I haven’t asked, but I’m guessing this was the case with the other sysadmins too. They’re extremely talented, responsible people that care a lot about KDE and dedicate huge amounts of time towards making things work smoothly. We have a backup server that nightly backups of various KDE services are sent to, and setting up backups is routine on new systems, including many new systems installed or set up since the Git transition. But, the work never slows and the list of things to do only gets longer, and it can be hard to find the time to go back to everything that isn’t currently on fire or in dire need of upgrading and make sure all of the boxes are properly ticked.
So think carefully about the things that are most imporant to your project. Double check what you think you’ve done, and ensure that it matches what you have actually done. If your list of things to do only gets longer, you might as well let it grow — it will anyways — and turn a critical eye backwards.
The distributed nature of open-source can help things fall through the cracks.
Like many open-source projects, much of the discussion and planning between the KDE sysadmins happens on IRC. This means that things are discussed at ad-hoc times and sometimes without all parties present, which can make it far easier to fall into the trap of thinking that somebody else has taken care of things. It’s easy to see how missing an IRC conversation can keep you uninformed about state; but the opposite edge of that sword is thinking that things are being taken care of when you’re not around watching the conversations. Maybe the things you thought would happen happened; maybe they didn’t; maybe something else happened instead.

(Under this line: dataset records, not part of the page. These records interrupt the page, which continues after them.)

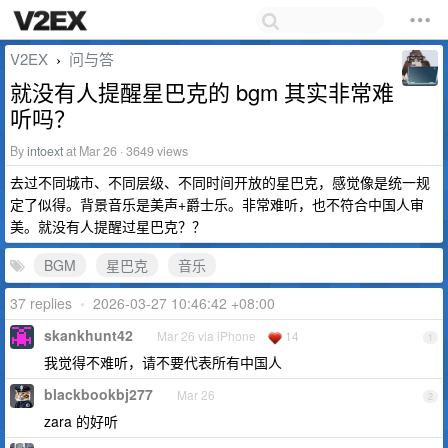
V2EX
问与答
›
就没有人提醒星巴克的 bgm 其实非常难
听吗？
By
intoext
at Mar 26 · 3649 views
去过不同城市、不同层级、不同时间开放的星巴克，感觉像是统一规
定了似得。背景音乐是美声+爵士乐。非常难听，也不符合中国人审
美。就没有人提醒过星巴克？？
BGM
星巴克
音乐
37 replies
•
2026-03-27 10:46:42 +08:00
skankhunt42
Mar 26 via iPhone
14
1
我觉得不难听，请不要代表所有中国人
blackbookbj277
Mar 26
2
zara 的好听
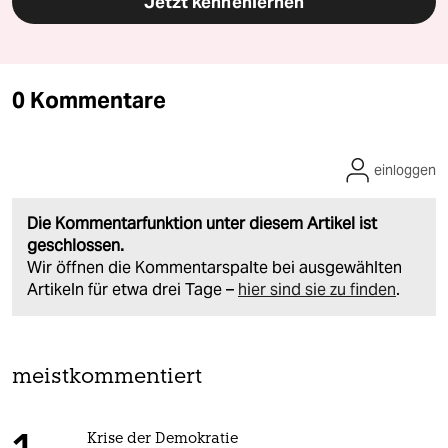
Jetzt kennenlernen
0 Kommentare
einloggen
Die Kommentarfunktion unter diesem Artikel ist
geschlossen.
Wir öffnen die Kommentarspalte bei ausgewählten
Artikeln für etwa drei Tage –
hier sind sie zu finden
.
meistkommentiert
Krise der Demokratie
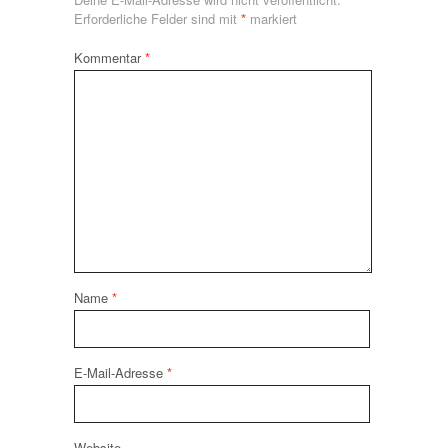
Erforderliche Felder sind mit
*
markiert
Kommentar
*
Name
*
E-Mail-Adresse
*
Website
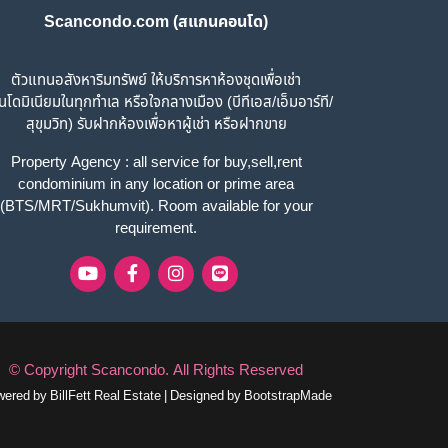
Scancondo.com (สแกนคอนโด)
ตัวแทนอสังหาริมทรัพย์ ให้บริการหาห้องชุดเพื่อเช่า
โดมิเนียมในทุกทำเล หรือใจกลางเมือง (บีทีเอส/เอ็มอาร์ที/
สุขุมวิท) รับฝากห้องเพื่อหาผู้เช่า หรือฝากขาย
Property Agency : all service for buy,sell,rent
condominium in any location or prime area
(BTS/MRT/Sukhumvit). Room available for your
requirement.
© Copyright
Scancondo
.
All Rights Reserved
wered by
BillFett Real Estate
|
Designed by
BootstrapMade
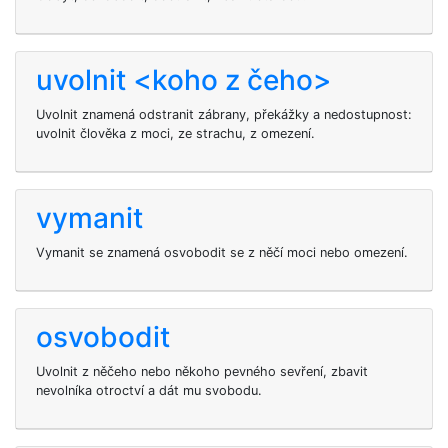
uvolnit <koho z čeho>
Uvolnit znamená odstranit zábrany, překážky a nedostupnost:
uvolnit člověka z moci, ze strachu, z omezení.
vymanit
Vymanit se znamená osvobodit se z něčí moci nebo omezení.
osvobodit
Uvolnit z něčeho nebo někoho pevného sevření, zbavit
nevolníka otroctví a dát mu svobodu.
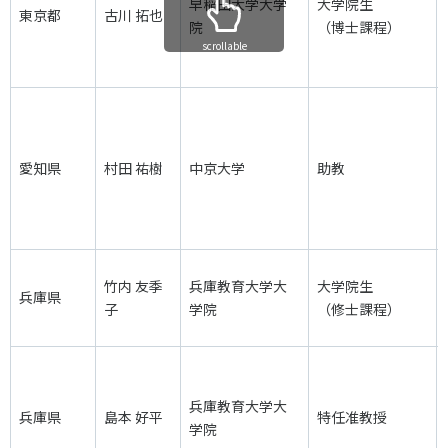
早稲田大学大学
大学院生
東京都
古川 拓也
院
（博士課程）
scrollable
愛知県
村田 祐樹
中京大学
助教
竹内 友季
兵庫教育大学大
大学院生
兵庫県
子
学院
（修士課程）
兵庫教育大学大
兵庫県
島本 好平
特任准教授
学院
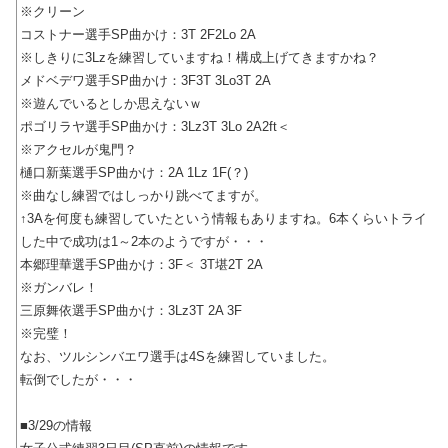
※クリーン
コストナー選手SP曲かけ：3T 2F2Lo 2A
※しきりに3Lzを練習していますね！構成上げてきますかね？
メドベデワ選手SP曲かけ：3F3T 3Lo3T 2A
※遊んでいるとしか思えないｗ
ポゴリラヤ選手SP曲かけ：3Lz3T 3Lo 2A2ft＜
※アクセルが鬼門？
樋口新葉選手SP曲かけ：2A 1Lz 1F(？)
※曲なし練習ではしっかり跳べてますが。
↑3Aを何度も練習していたという情報もありますね。6本くらいトライ
した中で成功は1～2本のようですが・・・
本郷理華選手SP曲かけ：3F＜ 3T堪2T 2A
※ガンバレ！
三原舞依選手SP曲かけ：3Lz3T 2A 3F
※完璧！
なお、ツルシンバエワ選手は4Sを練習していました。
転倒でしたが・・・
■3/29の情報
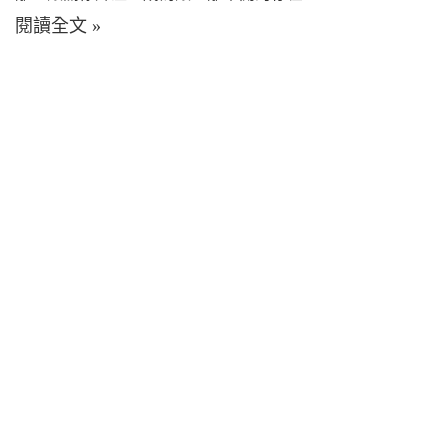
閱讀全文 »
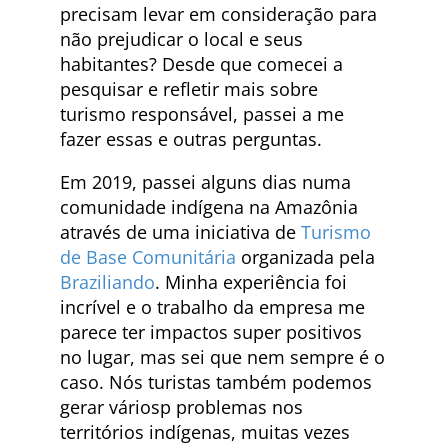
precisam levar em consideração para
não prejudicar o local e seus
habitantes? Desde que comecei a
pesquisar e refletir mais sobre
turismo responsável, passei a me
fazer essas e outras perguntas.
Em 2019, passei alguns dias numa
comunidade indígena na Amazônia
através de uma iniciativa de
Turismo
de Base Comunitária
organizada pela
Braziliando
. Minha experiência foi
incrível e o trabalho da empresa me
parece ter impactos super positivos
no lugar, mas sei que nem sempre é o
caso. Nós turistas também podemos
gerar váriosp problemas nos
territórios indígenas, muitas vezes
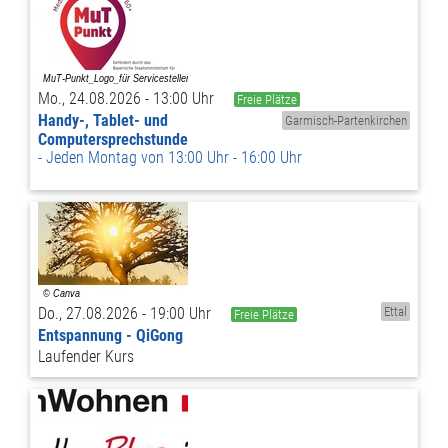
Mo., 24.08.2026 - 13:00 Uhr
Freie Plätze
Handy-, Tablet- und
Garmisch-Partenkirchen
Computersprechstunde
Jeden Montag von 13:00 Uhr - 16:00 Uhr
Do., 27.08.2026 - 19:00 Uhr
Ettal
Freie Plätze
Entspannung - QiGong
Laufender Kurs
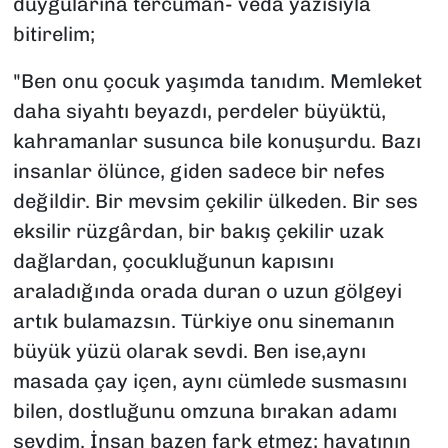
duygularına tercüman- veda yazısıyla
bitirelim;
"Ben onu çocuk yaşımda tanıdım. Memleket
daha siyahtı beyazdı, perdeler büyüktü,
kahramanlar susunca bile konuşurdu. Bazı
insanlar ölünce, giden sadece bir nefes
değildir. Bir mevsim çekilir ülkeden. Bir ses
eksilir rüzgârdan, bir bakış çekilir uzak
dağlardan, çocukluğunun kapısını
araladığında orada duran o uzun gölgeyi
artık bulamazsın. Türkiye onu sinemanın
büyük yüzü olarak sevdi. Ben ise,aynı
masada çay içen, aynı cümlede susmasını
bilen, dostluğunu omzuna bırakan adamı
sevdim. İnsan bazen fark etmez; hayatının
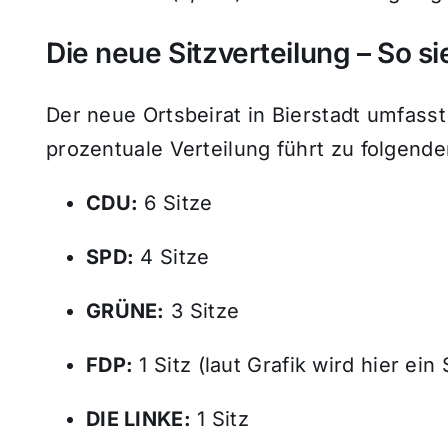
Die neue Sitzverteilung – So si
Der neue Ortsbeirat in Bierstadt umfasst
prozentuale Verteilung führt zu folgend
CDU:
6 Sitze
SPD:
4 Sitze
GRÜNE:
3 Sitze
FDP:
1 Sitz (laut Grafik wird hier ei
DIE LINKE:
1 Sitz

Recently, we’ve been using better tools to track what needs to be done, but outside of Bugzilla (which is not really great as a To-Do list) we didn’t have those tools two or three years ago, and never really fell into the pattern of using Bugzilla as an internal task tracker…we use it for sysadmin bug requests, but in my view it’s a bit unwieldy for keeping track of internal state.
When you don’t have a daily scrum or weely group meetings, it can be too easy for miscommunication to lead to later problems. Make sure to find ways to bridge that communication gap, because that lack of communication can lead to assumptions, or simply things falling through the cracks, and both can be deadly.